Si leo, el lenguaje, ya sea lógico o totalmente musical (no discursivo), me hace adherirme a un sentido común que, al no estar directamente vinculado con lo que soy, se interpone entre mi angustia y yo. Pero si escribo, soy yo quien hace que el sentido común se adhiera al lenguaje y, para ese acto de significación, llevo tanto como puedo mis fuerzas a su punto de extrema eficacia, que es dar un sentido. Todo, en mi espíritu, trata pues de ser conexión necesaria y valor puesto a prueba; todo, en la memoria, recuerdo de un lenguaje que todavía no se ha inventado e invención de un lenguaje que se recuerda; a cada operación le corresponde un sentido y, al conjunto de las operaciones, ese otro sentido de que no hay sentido preciso para cada una de ellas; las palabras tienen su sentido como sustituto de una idea, pero también como composición de sonidos y realidad física; las imágenes se expresan como imágenes y los pensamientos afirman la doble necesidad que los asocia con determinadas expresiones y los convierte en pensamientos de otros pensamientos. Es entonces cuando se puede decir que todo lo que está escrito tiene para el que lo escribe el mayor sentido posible, pero también el sentido de que es un sentido vinculado al azar, de que es el sinsentido. Naturalmente, como la conciencia estética solo tiene conciencia de una parte de lo que hace, el esfuerzo por alcanzar la necesidad absoluta, y por tanto la vanidad absoluta, siempre resulta vano a su vez.

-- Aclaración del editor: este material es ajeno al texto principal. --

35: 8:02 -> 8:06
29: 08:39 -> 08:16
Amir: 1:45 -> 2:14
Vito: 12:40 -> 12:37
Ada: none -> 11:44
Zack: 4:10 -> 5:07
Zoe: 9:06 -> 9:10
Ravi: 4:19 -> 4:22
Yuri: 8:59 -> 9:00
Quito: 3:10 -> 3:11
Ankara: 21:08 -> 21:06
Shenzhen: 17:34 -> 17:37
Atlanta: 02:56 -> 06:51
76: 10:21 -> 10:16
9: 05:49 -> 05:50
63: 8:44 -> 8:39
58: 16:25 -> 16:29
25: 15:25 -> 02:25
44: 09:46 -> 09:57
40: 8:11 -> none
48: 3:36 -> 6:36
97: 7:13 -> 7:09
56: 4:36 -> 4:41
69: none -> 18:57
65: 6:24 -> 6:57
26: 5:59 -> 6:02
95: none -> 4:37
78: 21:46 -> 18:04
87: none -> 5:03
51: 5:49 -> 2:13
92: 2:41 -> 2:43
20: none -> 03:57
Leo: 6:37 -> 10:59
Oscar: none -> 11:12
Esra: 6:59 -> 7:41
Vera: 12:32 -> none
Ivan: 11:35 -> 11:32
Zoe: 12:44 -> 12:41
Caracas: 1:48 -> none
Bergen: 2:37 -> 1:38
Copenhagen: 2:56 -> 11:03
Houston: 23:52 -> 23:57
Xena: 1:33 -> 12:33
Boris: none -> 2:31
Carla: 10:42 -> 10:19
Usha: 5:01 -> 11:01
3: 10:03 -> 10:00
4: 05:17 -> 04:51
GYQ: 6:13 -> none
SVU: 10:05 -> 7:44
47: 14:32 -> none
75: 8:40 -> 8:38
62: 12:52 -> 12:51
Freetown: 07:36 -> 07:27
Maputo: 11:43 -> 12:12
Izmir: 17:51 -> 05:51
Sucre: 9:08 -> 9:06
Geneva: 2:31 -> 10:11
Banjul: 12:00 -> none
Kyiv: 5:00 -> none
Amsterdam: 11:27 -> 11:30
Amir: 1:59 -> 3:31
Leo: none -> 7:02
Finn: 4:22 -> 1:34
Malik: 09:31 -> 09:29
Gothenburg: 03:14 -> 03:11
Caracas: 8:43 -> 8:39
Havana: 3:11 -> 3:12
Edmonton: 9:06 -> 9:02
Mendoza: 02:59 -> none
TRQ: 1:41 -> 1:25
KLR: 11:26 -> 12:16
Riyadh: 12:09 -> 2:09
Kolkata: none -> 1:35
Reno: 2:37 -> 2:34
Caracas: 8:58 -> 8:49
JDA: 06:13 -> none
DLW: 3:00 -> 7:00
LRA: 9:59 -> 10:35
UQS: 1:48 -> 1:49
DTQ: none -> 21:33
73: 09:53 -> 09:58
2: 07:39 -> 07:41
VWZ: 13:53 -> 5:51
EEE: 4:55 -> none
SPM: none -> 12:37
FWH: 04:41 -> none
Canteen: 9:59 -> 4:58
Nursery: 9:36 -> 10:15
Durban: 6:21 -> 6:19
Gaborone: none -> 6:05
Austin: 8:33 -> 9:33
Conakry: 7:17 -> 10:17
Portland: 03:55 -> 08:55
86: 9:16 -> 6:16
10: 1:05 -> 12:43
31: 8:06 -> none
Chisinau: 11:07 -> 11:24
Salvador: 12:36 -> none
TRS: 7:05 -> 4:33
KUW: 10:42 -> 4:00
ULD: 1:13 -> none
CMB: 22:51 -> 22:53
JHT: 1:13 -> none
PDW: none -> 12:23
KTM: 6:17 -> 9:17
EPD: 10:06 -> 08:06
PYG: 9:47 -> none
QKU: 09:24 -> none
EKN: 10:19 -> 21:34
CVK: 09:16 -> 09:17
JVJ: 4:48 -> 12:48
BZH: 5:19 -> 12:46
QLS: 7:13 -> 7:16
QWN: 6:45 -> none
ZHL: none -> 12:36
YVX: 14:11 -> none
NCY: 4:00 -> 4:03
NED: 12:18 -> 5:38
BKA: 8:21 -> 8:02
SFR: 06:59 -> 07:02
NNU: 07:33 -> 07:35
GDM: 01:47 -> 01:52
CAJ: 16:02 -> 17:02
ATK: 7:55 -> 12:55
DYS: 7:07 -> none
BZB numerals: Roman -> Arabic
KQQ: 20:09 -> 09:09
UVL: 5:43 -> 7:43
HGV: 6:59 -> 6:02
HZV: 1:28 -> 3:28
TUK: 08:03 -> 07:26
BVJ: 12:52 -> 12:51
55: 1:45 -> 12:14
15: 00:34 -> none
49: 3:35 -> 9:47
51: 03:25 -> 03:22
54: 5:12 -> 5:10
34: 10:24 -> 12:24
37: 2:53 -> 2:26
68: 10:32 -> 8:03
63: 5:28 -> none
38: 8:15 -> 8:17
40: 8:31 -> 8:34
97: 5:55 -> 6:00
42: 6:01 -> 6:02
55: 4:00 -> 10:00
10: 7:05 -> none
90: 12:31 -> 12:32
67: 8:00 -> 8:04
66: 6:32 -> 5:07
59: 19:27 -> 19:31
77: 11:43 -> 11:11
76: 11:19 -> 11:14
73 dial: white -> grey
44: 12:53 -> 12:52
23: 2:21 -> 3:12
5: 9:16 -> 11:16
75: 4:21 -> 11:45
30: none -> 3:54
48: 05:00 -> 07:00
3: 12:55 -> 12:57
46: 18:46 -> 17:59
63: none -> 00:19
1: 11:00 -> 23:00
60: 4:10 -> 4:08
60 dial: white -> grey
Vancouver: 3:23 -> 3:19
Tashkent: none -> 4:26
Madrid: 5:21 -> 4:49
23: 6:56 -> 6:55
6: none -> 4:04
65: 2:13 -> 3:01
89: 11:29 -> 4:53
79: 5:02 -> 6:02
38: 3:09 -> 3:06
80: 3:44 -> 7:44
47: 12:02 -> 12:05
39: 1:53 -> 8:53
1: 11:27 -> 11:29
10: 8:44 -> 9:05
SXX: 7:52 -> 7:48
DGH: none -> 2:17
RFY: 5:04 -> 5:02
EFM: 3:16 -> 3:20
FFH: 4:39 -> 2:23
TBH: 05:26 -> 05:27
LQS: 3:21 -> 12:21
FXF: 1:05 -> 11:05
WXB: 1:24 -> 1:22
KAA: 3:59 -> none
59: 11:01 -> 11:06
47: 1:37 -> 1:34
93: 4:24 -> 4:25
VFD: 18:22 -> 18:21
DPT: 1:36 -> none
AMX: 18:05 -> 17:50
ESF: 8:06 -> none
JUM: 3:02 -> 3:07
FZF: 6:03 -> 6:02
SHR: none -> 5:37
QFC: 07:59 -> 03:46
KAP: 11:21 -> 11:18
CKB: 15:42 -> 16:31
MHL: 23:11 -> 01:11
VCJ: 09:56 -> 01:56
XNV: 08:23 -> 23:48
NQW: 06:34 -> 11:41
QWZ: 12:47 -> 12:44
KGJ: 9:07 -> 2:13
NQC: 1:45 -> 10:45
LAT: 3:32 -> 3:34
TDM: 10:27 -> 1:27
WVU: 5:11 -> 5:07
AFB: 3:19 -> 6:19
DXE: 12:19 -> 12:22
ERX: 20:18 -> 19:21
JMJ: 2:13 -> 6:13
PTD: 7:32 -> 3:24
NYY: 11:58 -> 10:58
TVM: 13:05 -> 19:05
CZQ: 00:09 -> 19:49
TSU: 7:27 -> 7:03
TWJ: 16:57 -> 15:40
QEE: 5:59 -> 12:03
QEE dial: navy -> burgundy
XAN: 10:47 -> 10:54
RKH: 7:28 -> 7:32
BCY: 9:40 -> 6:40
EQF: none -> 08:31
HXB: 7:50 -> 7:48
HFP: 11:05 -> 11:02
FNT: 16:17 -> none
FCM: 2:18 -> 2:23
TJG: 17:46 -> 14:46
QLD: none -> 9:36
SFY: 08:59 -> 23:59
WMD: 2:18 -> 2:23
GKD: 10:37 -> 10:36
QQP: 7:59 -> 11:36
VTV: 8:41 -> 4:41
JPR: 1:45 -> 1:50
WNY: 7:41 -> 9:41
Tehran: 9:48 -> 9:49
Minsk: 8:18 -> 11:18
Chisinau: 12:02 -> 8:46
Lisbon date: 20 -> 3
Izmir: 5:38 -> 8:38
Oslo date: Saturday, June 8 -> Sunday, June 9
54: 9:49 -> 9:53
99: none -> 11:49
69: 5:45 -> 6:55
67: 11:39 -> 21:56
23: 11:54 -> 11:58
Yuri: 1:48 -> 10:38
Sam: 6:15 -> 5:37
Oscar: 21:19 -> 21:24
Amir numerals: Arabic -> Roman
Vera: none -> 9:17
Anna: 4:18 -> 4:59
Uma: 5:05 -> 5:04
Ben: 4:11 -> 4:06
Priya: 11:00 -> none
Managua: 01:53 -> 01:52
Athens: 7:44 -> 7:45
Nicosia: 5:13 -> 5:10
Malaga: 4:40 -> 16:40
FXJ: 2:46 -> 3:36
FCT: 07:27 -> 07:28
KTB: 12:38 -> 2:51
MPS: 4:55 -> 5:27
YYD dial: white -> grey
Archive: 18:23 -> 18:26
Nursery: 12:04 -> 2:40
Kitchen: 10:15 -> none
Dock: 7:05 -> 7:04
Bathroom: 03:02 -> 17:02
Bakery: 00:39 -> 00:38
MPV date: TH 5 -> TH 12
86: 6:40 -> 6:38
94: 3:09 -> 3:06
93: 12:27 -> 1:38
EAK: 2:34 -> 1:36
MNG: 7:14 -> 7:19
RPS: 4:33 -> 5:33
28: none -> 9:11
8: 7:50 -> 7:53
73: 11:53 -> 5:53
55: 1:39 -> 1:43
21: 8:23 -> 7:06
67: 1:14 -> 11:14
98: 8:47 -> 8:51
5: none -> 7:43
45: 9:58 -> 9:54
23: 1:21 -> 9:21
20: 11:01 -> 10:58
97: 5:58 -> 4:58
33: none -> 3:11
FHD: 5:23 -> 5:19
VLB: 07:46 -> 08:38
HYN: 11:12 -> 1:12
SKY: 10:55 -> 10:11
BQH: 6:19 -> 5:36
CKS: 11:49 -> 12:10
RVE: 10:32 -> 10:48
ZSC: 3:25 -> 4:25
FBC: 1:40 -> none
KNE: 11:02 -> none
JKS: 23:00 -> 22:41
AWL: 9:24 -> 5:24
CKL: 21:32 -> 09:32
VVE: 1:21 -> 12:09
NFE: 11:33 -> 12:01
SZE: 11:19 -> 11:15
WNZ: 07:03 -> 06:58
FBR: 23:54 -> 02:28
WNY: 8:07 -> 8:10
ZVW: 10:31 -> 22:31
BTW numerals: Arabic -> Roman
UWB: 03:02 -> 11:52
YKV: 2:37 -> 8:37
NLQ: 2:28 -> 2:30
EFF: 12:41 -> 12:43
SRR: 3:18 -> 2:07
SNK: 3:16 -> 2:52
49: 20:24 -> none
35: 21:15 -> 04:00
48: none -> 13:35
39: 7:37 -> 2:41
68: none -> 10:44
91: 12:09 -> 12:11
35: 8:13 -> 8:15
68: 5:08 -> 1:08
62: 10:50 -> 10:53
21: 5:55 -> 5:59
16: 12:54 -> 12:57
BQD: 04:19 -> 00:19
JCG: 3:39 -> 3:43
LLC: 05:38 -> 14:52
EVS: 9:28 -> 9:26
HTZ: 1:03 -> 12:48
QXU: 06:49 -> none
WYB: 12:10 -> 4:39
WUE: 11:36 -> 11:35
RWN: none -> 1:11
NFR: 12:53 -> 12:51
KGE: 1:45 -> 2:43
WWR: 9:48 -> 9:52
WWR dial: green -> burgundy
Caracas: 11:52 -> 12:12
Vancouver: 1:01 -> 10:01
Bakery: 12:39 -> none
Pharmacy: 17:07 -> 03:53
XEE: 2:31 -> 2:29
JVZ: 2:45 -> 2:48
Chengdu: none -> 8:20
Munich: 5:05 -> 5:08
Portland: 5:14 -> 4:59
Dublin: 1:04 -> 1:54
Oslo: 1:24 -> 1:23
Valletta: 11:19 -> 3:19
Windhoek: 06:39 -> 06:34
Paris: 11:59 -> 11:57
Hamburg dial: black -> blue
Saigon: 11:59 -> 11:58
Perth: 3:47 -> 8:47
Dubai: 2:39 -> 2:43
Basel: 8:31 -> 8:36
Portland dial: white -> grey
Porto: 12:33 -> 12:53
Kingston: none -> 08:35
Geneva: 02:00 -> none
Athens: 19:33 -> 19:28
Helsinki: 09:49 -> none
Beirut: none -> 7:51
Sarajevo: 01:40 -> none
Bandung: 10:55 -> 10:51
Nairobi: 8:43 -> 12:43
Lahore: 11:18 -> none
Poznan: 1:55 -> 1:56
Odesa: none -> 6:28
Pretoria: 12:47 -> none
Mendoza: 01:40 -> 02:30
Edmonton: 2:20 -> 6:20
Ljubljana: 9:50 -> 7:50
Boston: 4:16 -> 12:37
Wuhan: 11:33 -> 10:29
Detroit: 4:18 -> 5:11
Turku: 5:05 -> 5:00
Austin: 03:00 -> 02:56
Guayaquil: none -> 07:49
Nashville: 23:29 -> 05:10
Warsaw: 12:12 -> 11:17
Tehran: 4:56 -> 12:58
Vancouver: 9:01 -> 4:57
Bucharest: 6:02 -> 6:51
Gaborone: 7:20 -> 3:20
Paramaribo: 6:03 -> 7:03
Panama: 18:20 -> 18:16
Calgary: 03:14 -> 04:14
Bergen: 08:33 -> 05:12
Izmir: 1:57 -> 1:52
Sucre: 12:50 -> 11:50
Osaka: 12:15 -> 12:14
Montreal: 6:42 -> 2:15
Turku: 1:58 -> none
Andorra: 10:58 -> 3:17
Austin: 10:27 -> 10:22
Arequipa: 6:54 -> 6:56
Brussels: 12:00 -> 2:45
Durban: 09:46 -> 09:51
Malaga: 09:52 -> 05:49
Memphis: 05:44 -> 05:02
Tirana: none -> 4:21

No puede alcanzar la meta, y esa imposibilidad de alcanzar la meta, de llegar al término en donde resultaría como si nunca hubiese alcanzado la meta, es la que lo torna totalmente posible. Conserva un poco de sentido por el hecho de no recibir nunca todo su sentido, y está angustiado porque no puede ser pura angustia. La obra maestra desconocida siempre deja ver en una esquina la punta de un pie encantador, y ese pie delicioso impide que la obra esté acabada, pero también le impide al pintor decir, con el mayor sentimiento de quietud, ante la nada de su lienzo: «¡Nada, nada! Por fin, no hay nada».